Reproduce only what runs from the line containing "kiezen er veel" to the line containing "Ирана приглашают вас на курс повышения" in the records below, inclusive. Keep it exact, and keep the pictures out.

Collected data
BEGIN

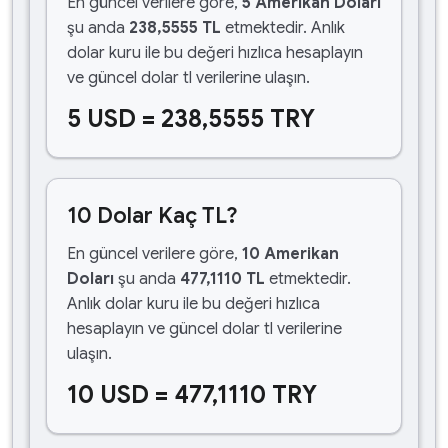
En güncel verilere göre,
5 Amerikan Doları
şu anda
238,5555 TL
etmektedir. Anlık
dolar kuru ile bu değeri hızlıca hesaplayın
ve güncel dolar tl verilerine ulaşın.
5 USD = 238,5555 TRY
10 Dolar Kaç TL?
En güncel verilere göre,
10 Amerikan
Doları
şu anda
477,1110 TL
etmektedir.
Anlık dolar kuru ile bu değeri hızlıca
hesaplayın ve güncel dolar tl verilerine
ulaşın.
10 USD = 477,1110 TRY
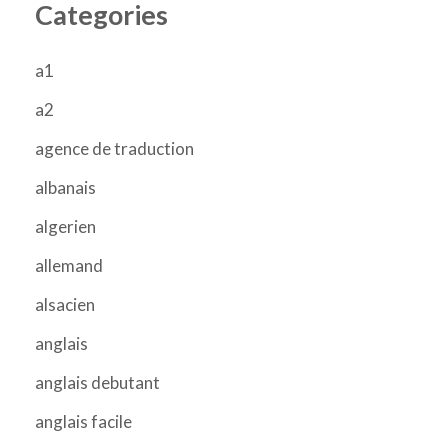
Categories
a1
a2
agence de traduction
albanais
algerien
allemand
alsacien
anglais
anglais debutant
anglais facile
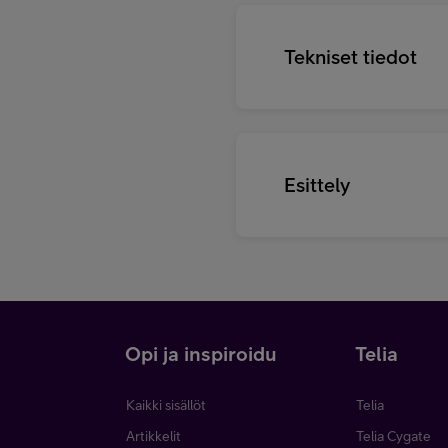
Tekniset tiedot
Esittely
i
Opi ja inspiroidu
Telia
Kaikki sisällöt
Telia
Artikkelit
Telia Cygate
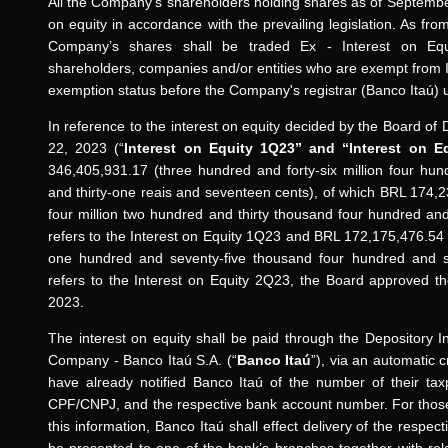
All the Company’s shareholders holding shares as of September 
on equity in accordance with the prevailing legislation. As fr
Company’s shares shall be traded Ex - Interest on E
shareholders, companies and/or entities who are exempt from I
exemption status before the Company's registrar (Banco Itaú) 
In reference to the interest on equity decided by the Board o
22, 2023 (“
Interest on Equity 1Q23” and “Interest on E
346,405,931.17 (three hundred and forty-six million four hu
and thirty-one reais and seventeen cents), of which BRL 174,
four million two hundred and thirty thousand four hundred and f
refers to the Interest on Equity 1Q23 and BRL 172,175,476.54
one hundred and seventy-five thousand four hundred and sev
refers to the Interest on Equity 2Q23, the Board approved 
2023.
The interest on equity shall be paid through the Depository In
Company - Banco Itaú S.A. (“
Banco Itaú
”), via an automatic c
have already notified Banco Itaú of the number of their tax
CPF/CNPJ, and the respective bank account number. For those
this information, Banco Itaú shall effect delivery of the respec
be presented to one of the bank’s branches together with rela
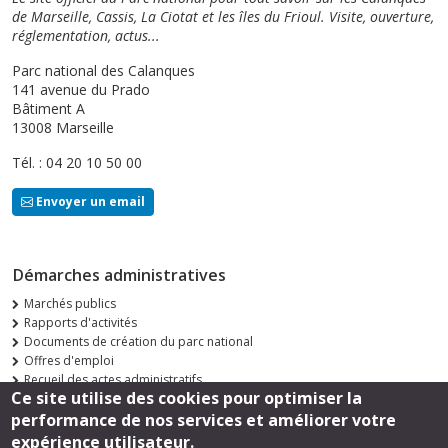
de Marseille, Cassis, La Ciotat et les îles du Frioul. Visite, ouverture,
réglementation, actus...
Parc national des Calanques
141 avenue du Prado
Bâtiment A
13008 Marseille
Tél. : 04 20 10 50 00
Envoyer un email
Démarches administratives
Marchés publics
Rapports d'activités
Documents de création du parc national
Offres d'emploi
Recueil des actes administratifs
Ce site utilise des cookies pour optimiser la
Consultations publiques
performance de nos services et améliorer votre
Suivez-nous
expérience utilisateur.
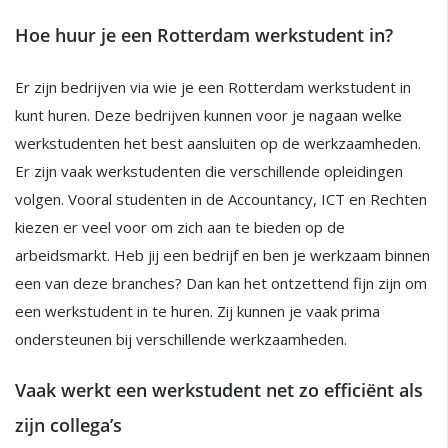
Hoe huur je een Rotterdam werkstudent in?
Er zijn bedrijven via wie je een Rotterdam werkstudent in
kunt huren. Deze bedrijven kunnen voor je nagaan welke
werkstudenten het best aansluiten op de werkzaamheden.
Er zijn vaak werkstudenten die verschillende opleidingen
volgen. Vooral studenten in de Accountancy, ICT en Rechten
kiezen er veel voor om zich aan te bieden op de
arbeidsmarkt. Heb jij een bedrijf en ben je werkzaam binnen
een van deze branches? Dan kan het ontzettend fijn zijn om
een werkstudent in te huren. Zij kunnen je vaak prima
ondersteunen bij verschillende werkzaamheden.
Vaak werkt een werkstudent net zo efficiënt als
zijn collega’s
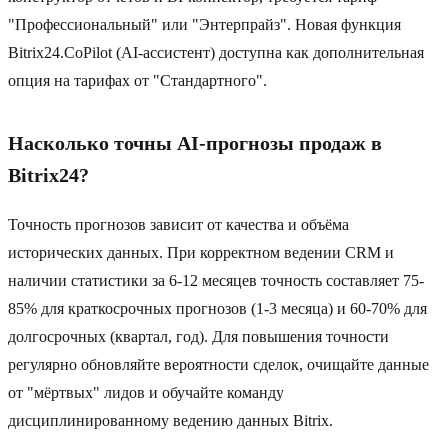
"Профессиональный" или "Энтерпрайз". Новая функция
Bitrix24.CoPilot (AI-ассистент) доступна как дополнительная
опция на тарифах от "Стандартного".
Насколько точны AI-прогнозы продаж в
Bitrix24?
Точность прогнозов зависит от качества и объёма
исторических данных. При корректном ведении CRM и
наличии статистики за 6-12 месяцев точность составляет 75-
85% для краткосрочных прогнозов (1-3 месяца) и 60-70% для
долгосрочных (квартал, год). Для повышения точности
регулярно обновляйте вероятности сделок, очищайте данные
от "мёртвых" лидов и обучайте команду
дисциплинированному ведению данных Bitrix.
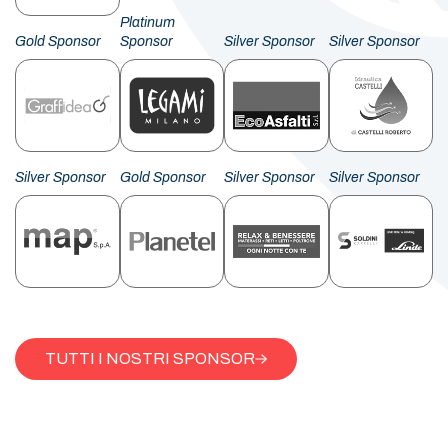
Platinum
Gold Sponsor
Sponsor
Silver Sponsor
Silver Sponsor
Silver Sponsor
Gold Sponsor
Silver Sponsor
Silver Sponsor
TUTTI I NOSTRI SPONSOR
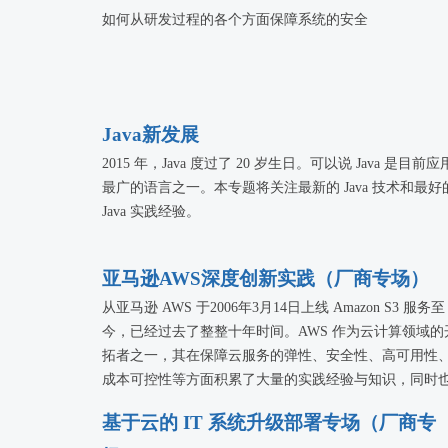
鉴意义。
如何从研发过程的各个方面保障系统的安全
Java新发展
2015 年，Java 度过了 20 岁生日。可以说 Java 是目前应
最广的语言之一。本专题将关注最新的 Java 技术和最好
Java 实践经验。
亚马逊AWS深度创新实践（厂商专场）
从亚马逊 AWS 于2006年3月14日上线 Amazon S3 服务至
今，已经过去了整整十年时间。AWS 作为云计算领域的
拓者之一，其在保障云服务的弹性、安全性、高可用性
成本可控性等方面积累了大量的实践经验与知识，同时
推动了全球云服务行业的快速发展。
基于云的 IT 系统升级部署专场（厂商专
在 AWS 迎来10周年纪念之际，本专场将邀请来自 AWS 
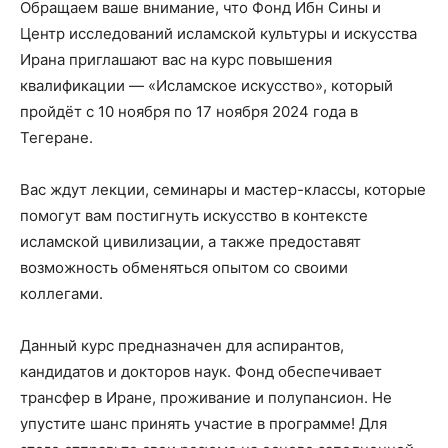
Обращаем ваше внимание, что Фонд Ибн Сины и
Центр исследований исламской культуры и искусства
Ирана приглашают вас на курс повышения
квалификации — «Исламское искусство», который
пройдёт с 10 ноября по 17 ноября 2024 года в
Тегеране.
Вас ждут лекции, семинары и мастер-классы, которые
помогут вам постигнуть искусство в контексте
исламской цивилизации, а также предоставят
возможность обменяться опытом со своими
коллегами.
Данный курс предназначен для аспирантов,
кандидатов и докторов наук. Фонд обеспечивает
трансфер в Иране, проживание и полупансион. Не
упустите шанс принять участие в программе! Для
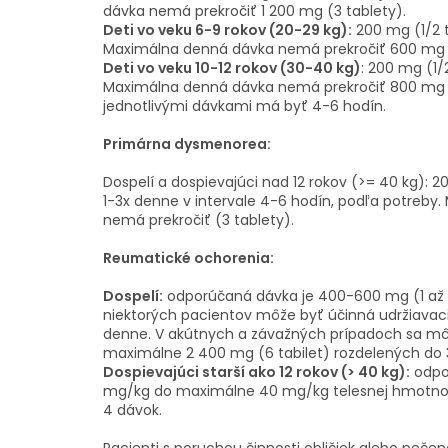
dávka nemá prekročiť 1 200 mg (3 tablety).
Deti vo veku 6-9 rokov (20-29 kg):
200 mg (1/2 t
Maximálna denná dávka nemá prekročiť 600 mg (1
Deti vo veku 10-12 rokov (30-40 kg)
: 200 mg (1/
Maximálna denná dávka nemá prekročiť 800 mg (
jednotlivými dávkami má byť 4-6 hodín.
Primárna dysmenorea:
Dospelí a dospievajúci nad 12 rokov (>= 40 kg): 2
1-3x denne v intervale 4-6 hodín, podľa potreby
nemá prekročiť (3 tablety).
Reumatické ochorenia:
Dospelí:
odporúčaná dávka je 400-600 mg (1 až 1 
niektorých pacientov môže byť účinná udržiava
denne. V akútnych a závažných prípadoch sa mô
maximálne 2 400 mg (6 tabilet) rozdelených do 
Dospievajúci starší ako 12 rokov (> 40 kg):
odpo
mg/kg do maximálne 40 mg/kg telesnej hmotnos
4 dávok.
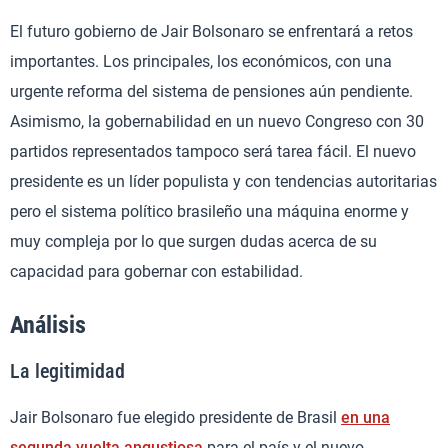
El futuro gobierno de Jair Bolsonaro se enfrentará a retos
importantes. Los principales, los económicos, con una
urgente reforma del sistema de pensiones aún pendiente.
Asimismo, la gobernabilidad en un nuevo Congreso con 30
partidos representados tampoco será tarea fácil. El nuevo
presidente es un líder populista y con tendencias autoritarias
pero el sistema político brasileño una máquina enorme y
muy compleja por lo que surgen dudas acerca de su
capacidad para gobernar con estabilidad.
Análisis
La legitimidad
Jair Bolsonaro fue elegido presidente de Brasil
en una
segunda vuelta angustiosa
para el país y el nuevo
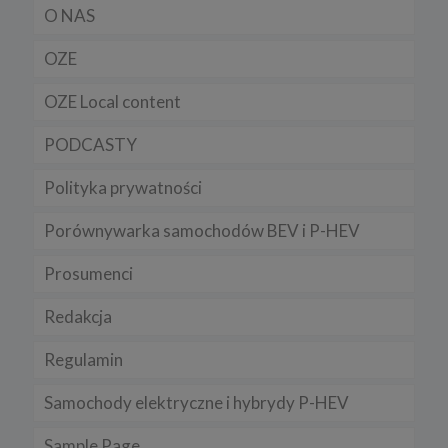
przeglądarkach znajdziesz na poniższych stronach:
O NAS
Chrome, Firefox, Safari
.
OZE
Pamiętaj, że zmiana ustawienia plików cookies i podobnych
technologii może wpłynąć na sposób funkcjonowania naszego
serwisu.
OZE Local content
Niniejsza Polityka może być co pewien czas aktualizowana poprzez
zamieszczenie w serwisie jej nowej wersji.
PODCASTY
Regulamin serwisu
Polityka prywatności
Porównywarka samochodów BEV i P-HEV
Prosumenci
Redakcja
Regulamin
Samochody elektryczne i hybrydy P-HEV
Sample Page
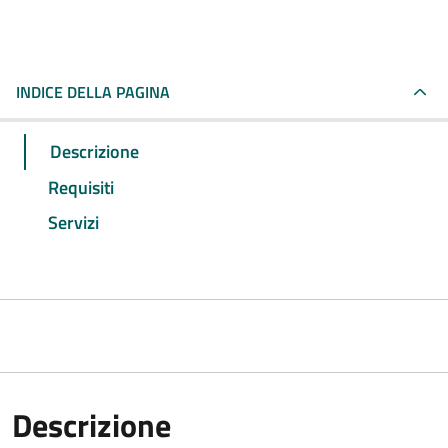
INDICE DELLA PAGINA
Descrizione
Requisiti
Servizi
Descrizione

END

### [WRITTEN RESPONSE]
kiezen er veel voor om zich aan te bieden op de
arbeidsmarkt. Heb jij een bedrijf en ben je werkzaam binnen
een van deze branches? Dan kan het ontzettend fijn zijn om
een werkstudent in te huren. Zij kunnen je vaak prima
ondersteunen bij verschillende werkzaamheden.
Vaak werkt een werkstudent net zo efficiënt als
zijn collega’s
"Профессиональный" или "Энтерпрайз". Новая функция
Bitrix24.CoPilot (AI-ассистент) доступна как дополнительная
опция на тарифах от "Стандартного".
Насколько точны AI-прогнозы продаж в
Bitrix24?
Точность прогнозов зависит от качества и объёма
исторических данных. При корректном ведении CRM и
наличии статистики за 6-12 месяцев точность составляет 75-
85% для краткосрочных прогнозов (1-3 месяца) и 60-70% для
долгосрочных (квартал, год). Для повышения точности
регулярно обновляйте вероятности сделок, очищайте данные
от "мёртвых" лидов и обучайте команду
дисциплинированному ведению данных Bitrix.
Platinum
Gold Sponsor
Sponsor
Silver Sponsor
Silver Sponsor
Silver Sponsor
Gold Sponsor
Silver Sponsor
Silver Sponsor
TUTTI I NOSTRI SPONSOR
鉴意义。
如何从研发过程的各个方面保障系统的安全
Java新发展
2015 年，Java 度过了 20 岁生日。可以说 Java 是目前应
最广的语言之一。本专题将关注最新的 Java 技术和最好
Java 实践经验。
亚马逊AWS深度创新实践（厂商专场）
从亚马逊 AWS 于2006年3月14日上线 Amazon S3 服务至
今，已经过去了整整十年时间。AWS 作为云计算领域的
拓者之一，其在保障云服务的弹性、安全性、高可用性
成本可控性等方面积累了大量的实践经验与知识，同时
推动了全球云服务行业的快速发展。
基于云的 IT 系统升级部署专场（厂商专
在 AWS 迎来10周年纪念之际，本专场将邀请来自 AWS 
Обращаем ваше внимание, что Фонд Ибн Сины и
Центр исследований исламской культуры и искусства
Ирана приглашают вас на курс повышения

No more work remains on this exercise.